Esas piezas pueden ser consideradas verdaderas pictoescrituras que eran definidas así en el catálogo de la exposición “Pinacoteca psiquiátrica en España: 1917-1990” (Universitat de València): “Signos que, a modo de alfabeto inventado, tienen un código privado de carácter autístico. Podríamos hacernos la pregunta de si provienen de la incapacitante enfermedad, de si tratan de ser un juego, una obsesión, una vuelta a la infancia en la que la escritura y el dibujo no estaban disociados”. Me parece especialmente fértil esa asociación entre la infancia obsesiva, la pictoescritura y las siglas del PP porque los dibujos caligráficos de Ignacio González tienen mucho del título hipertrofiado que un niño repelente, torcido y malsano hiciera para ilustrar una redacción sobre “La Constitución”, “¿Qué es para ti el Rey” o “La Señora Sanidad ya no quiere ser pública”.
Porque la obra de Ignacio González está cargada con lo biográfico, no en vano el famoso gato antropomorfizado tiene la misma cara burlona del presidente después de haber robado unas sardinas, tal como su estilo parece robado de los verdaderos artífices del art-brut: los alienados, las iluminadas, los paupérrimos, pero, pese a ello, es innegable que es también reflejo último de su mundo interior.
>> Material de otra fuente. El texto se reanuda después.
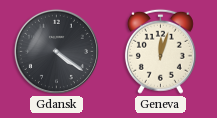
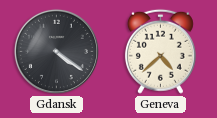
Geneva: 12:03 -> 4:38
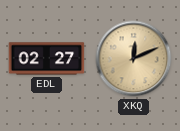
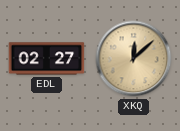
XKQ: 12:11 -> 12:08
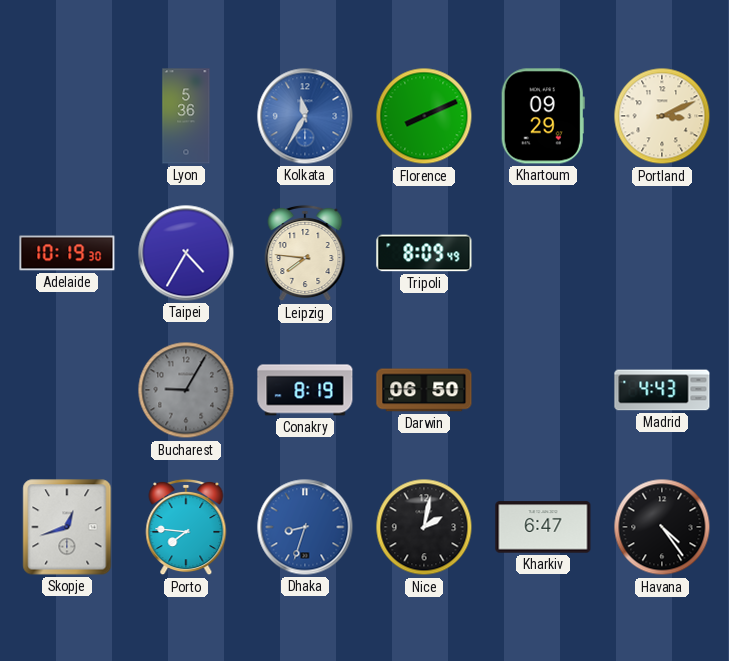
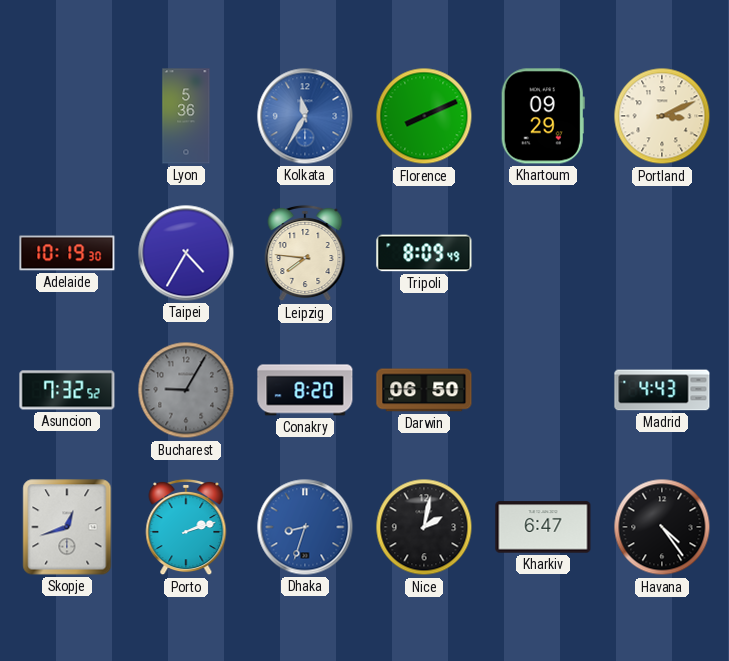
Asuncion: none -> 7:32
Conakry: 8:19 -> 8:20
Porto: 7:46 -> 2:12
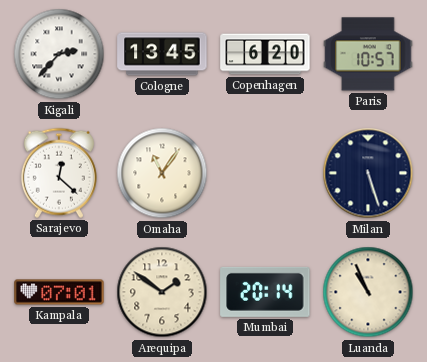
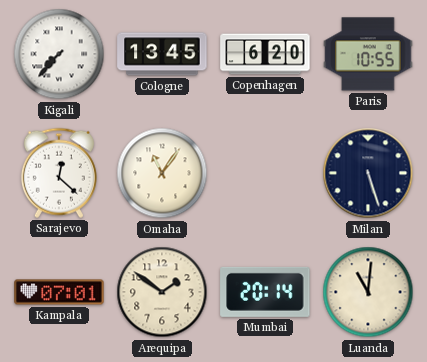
Kigali: 2:37 -> 7:37
Paris: 10:57 -> 10:55
Luanda: 10:56 -> 11:01
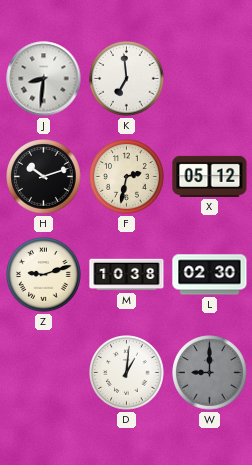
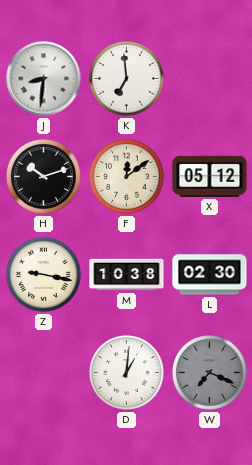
F: 2:32 -> 12:09
Z: 9:12 -> 9:17
W: 9:00 -> 7:19
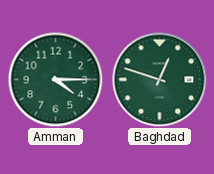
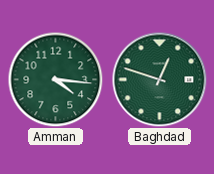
Amman: 4:15 -> 4:16
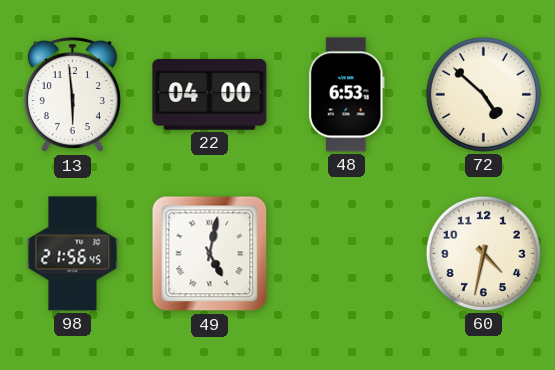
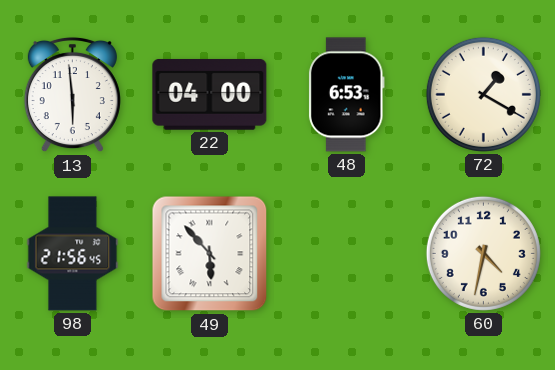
72: 4:52 -> 1:20
49: 5:02 -> 5:53
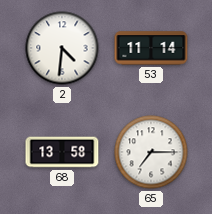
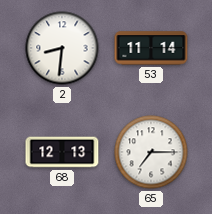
2: 4:31 -> 8:31
68: 13:58 -> 12:13
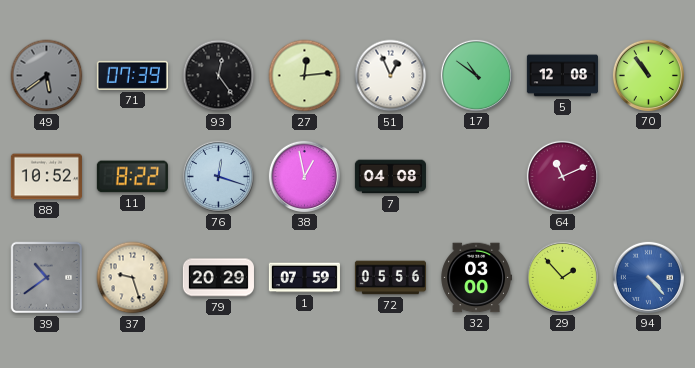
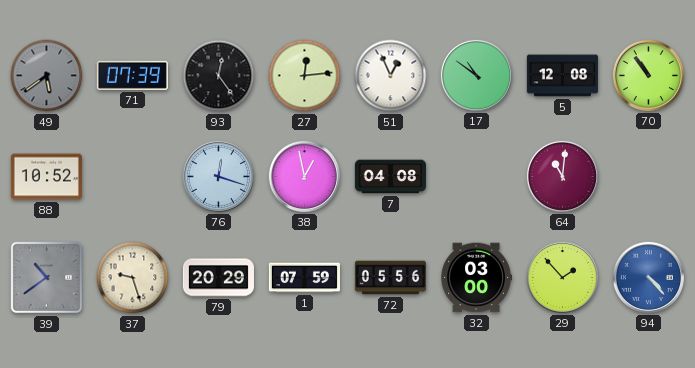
11: 8:22 -> none
64: 11:11 -> 11:01
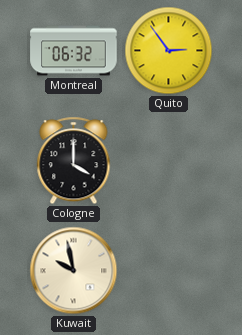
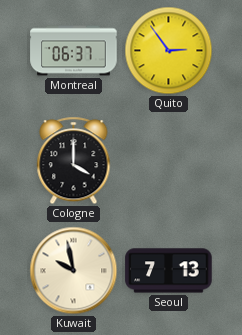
Montreal: 06:32 -> 06:37
Seoul: none -> 7:13
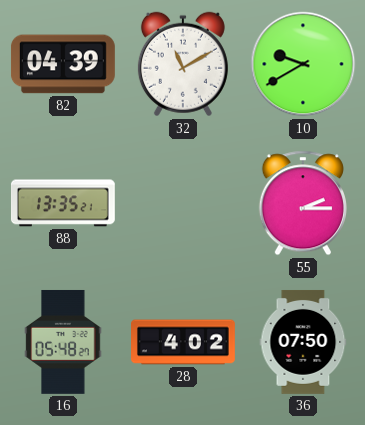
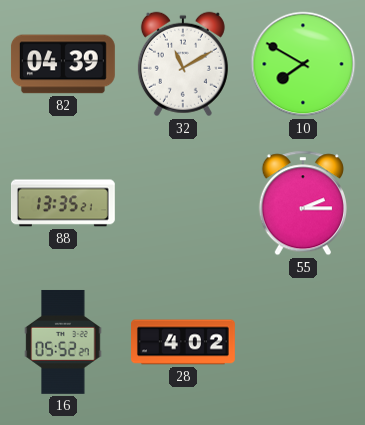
10: 9:40 -> 7:50
16: 05:48 -> 05:52
36: 07:50 -> none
Un mundo interior dominado por un sentimiento: un profundo, constante y oceánico aburrimiento.
Su obra, ejecutada sobre carpetas de congresos y reversos de hojas de hoteles, tiene la monotonía de lo insignificante y no sólo transmite que nuestros próceres se aburren enormemente amargándonos la vida, sino que quita heroicidad a su autor. La obra de González no representa los abismos de una mente retorcida, sino la “banalidad del mal”, que diría Hannah Arendt, y parece realizada más en largas reuniones burocráticas sobre recortes sociales que en arrebatos creativos. Eso sí, como todo arte, aunque sea malo, es una flor en un estercolero y, como tal, esperemos que algún día, si el autor persevera, sea expuesto en un museo público, sea conservado por un especialista público, sea analizado por una experta becada, sea disfrutado como parte de una cultura pública y gratuita, y valorado con el buen juicio que dé una educación pública y de calidad. Ése sería el final perfecto para la obra de Ignacio González.